The quality of approximations in Fig. 3 and in the regression model for VBD as a function of age and breast thickness indicates wide variability with both, age and breast thickness. In the work of McCarthy et al.30 further covariates are used such as body mass index, age at menarche and menopause status. When interpreting the parameters derived from this regression it should also be considered that they only strictly apply to the population in this study. In a different cohort of women, especially with a different ethnicity, they might not apply30,31,32. Therefore, in case personalized values are sought, individual breast glandularity values are necessary.

In general, simplified breast models cannot be used to determine the absolute value of AGD to an individual patient. However, for repeated measurements as for quality control purposes, where relative AGD values are of interest, these models are sufficient6.

Breast dosimetry in mammography relies on AGD, as incident dose or kerma, skin dose (kerma) or kerma area product all are inappropriate descriptors of patient dose since their relation to AGD depends on beam characteristics even if the same breast model is used. The concept of AGD relies on computer simulations relating either incident air kerma or entrance skin exposure to dose in glandular tissue. To perform these calculations, a breast model needs to be defined, including distribution of tissues in the breast, glandularity, shape of the compressed breast, to name a few. This model can be defined in varying degrees of sophistication, but never will reflect individual organ shape, composition, tissue distribution in a actual patient. AGD is defined to reflect breast doses to a typical or standard patient, nevertheless assumptions on variation of glandularity with age and compressed breast thickness, must be made. These assumptions will add to uncertainties in both, collective breast doses, as well as individual breast doses.

Depending on which model is used to calculate AGDs, average AGDs in a patient collective will differ by typically up to more than 20%. Therefore, if AGDs are reported, the method needs to be specified. Also, due to the large inter-individual variations in breast composition, it is evident that AGD should not directly be used as individual dose to a patient. However, tomosynthesis might have the potential to allow to calculate more individualized breast doses in future applications.

A limitation of this study is that the analysis is based on clinical data obtained by a single imaging system. Nevertheless, the main statements of this study should be of general validity. Studies based on other systems would be valuable and should be encouraged.

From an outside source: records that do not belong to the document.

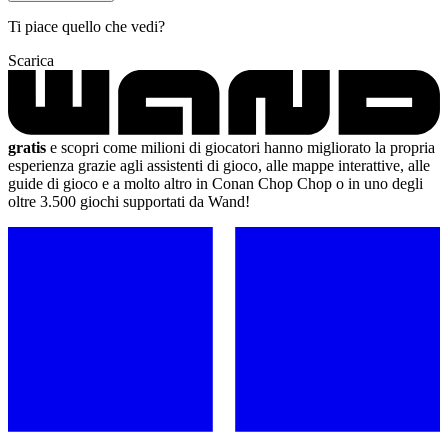
Ti piace quello che vedi?
Scarica
gratis
e scopri come milioni di giocatori hanno migliorato la propria
esperienza grazie agli assistenti di gioco, alle mappe interattive, alle
guide di gioco e a molto altro in Conan Chop Chop o in uno degli
oltre 3.500 giochi supportati da Wand!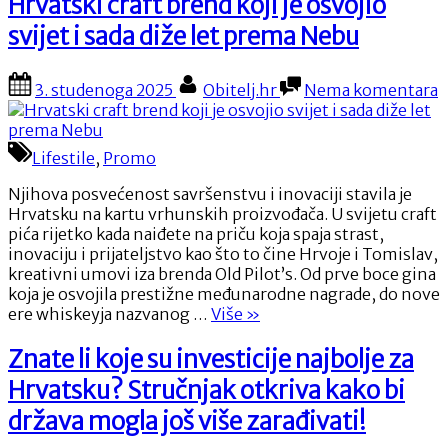
Hrvatski craft brend koji je osvojio
za
svijet i sada diže let prema Nebu
film
CHRISTY
u
Posted
By
n
3. studenoga 2025
Obitelj.hr
Nema komentara
CineStar
on
H
kinima”
c
b
Lifestile
,
Promo
k
j
Njihova posvećenost savršenstvu i inovaciji stavila je
o
Hrvatsku na kartu vrhunskih proizvođača. U svijetu craft
s
pića rijetko kada naiđete na priču koja spaja strast,
i
inovaciju i prijateljstvo kao što to čine Hrvoje i Tomislav,
s
kreativni umovi iza brenda Old Pilot’s. Od prve boce gina
d
koja je osvojila prestižne međunarodne nagrade, do nove
l
“Hrvatski
ere whiskeyja nazvanog …
Više
»
p
craft
N
brend
Znate li koje su investicije najbolje za
koji
Hrvatsku? Stručnjak otkriva kako bi
je
osvojio
država mogla još više zarađivati!
svijet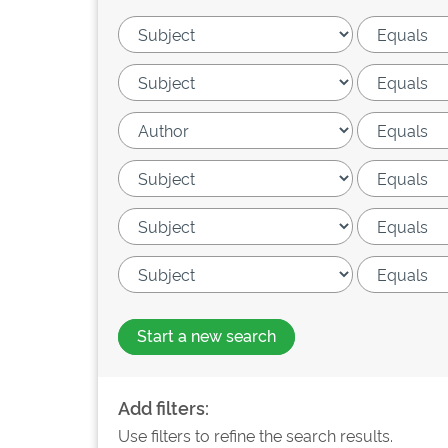
Start a new search
Add filters:
Use filters to refine the search results.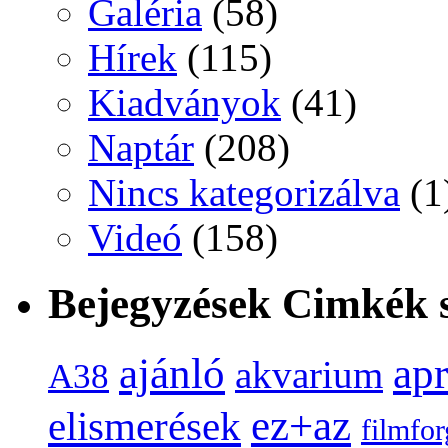
Galéria
(58)
Hírek
(115)
Kiadványok
(41)
Naptár
(208)
Nincs kategorizálva
(1
Videó
(158)
Bejegyzések Cimkék s
ap
ajánló
akvarium
A38
ez+az
elismerések
filmfor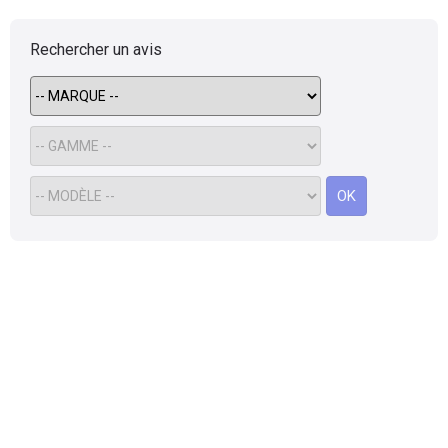
Rechercher un avis
OK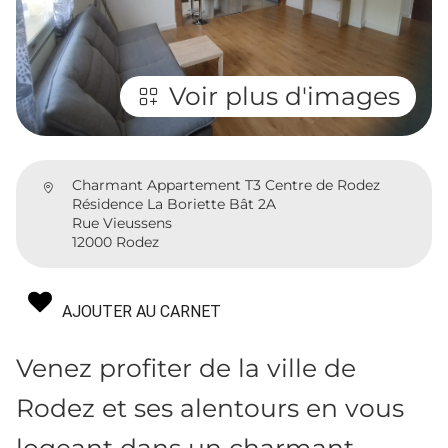
Voir plus d'images
Charmant Appartement T3 Centre de Rodez
Résidence La Boriette Bât 2A
Rue Vieussens
12000 Rodez
AJOUTER AU CARNET
Venez profiter de la ville de
Rodez et ses alentours en vous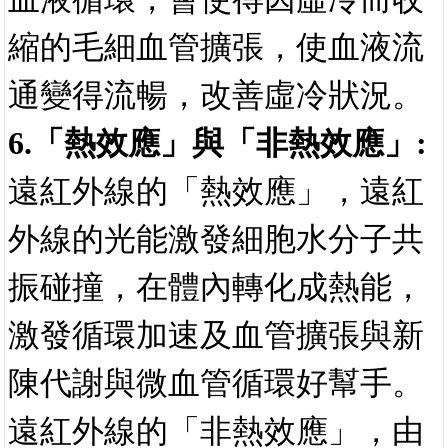
通變得流暢，改善虛冷狀況。
6.「熱效應」與「非熱效應」:
遠紅外線的「熱效應」，遠紅
外線的光能激發細胞水分子共
振碰撞，在體內轉化成熱能，
激發循環加速及血管擴張與新
陳代謝與微血管循環好幫手。
遠紅外線的「非熱效應」，由
於遠紅外線振盪頻率和水分子
相近，能促使水分子的分子與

It is safe to anticipate these will result in similar AGD ratios but probably different distribution due to a different patient sample.

Conclusion

As the calculated AGD depends crucially on the glandularity of the particular breast tissue, a reliable determination of this factor is of high importance in dosimetry. We have shown that the choice of the method used to determine glandularity leads to large differences in the resulting AGD. While the methods of Dance et al. and Wu et al. use glandularities depending on age and breast thickness without taking the particular breast tissue into account, the Volpara method determines glandularity from the individual breast. Therefore, this method paves the way towards a more personalized dosimetry. However, this can be seen as a first step towards real personalized breast dose determination, since other important factors like actual distribution of glandular tissue, eventual presence of lesions that might be classified as healthy glandular tissue, etc, remained unconsidered. Nevertheless, more evaluation studies should be performed to finally prove the validity of this method as described in Lee et al.23. The magnitude of the uncertainty budget of AGD values is demonstrated by comparing different, well established methods based on real patient data.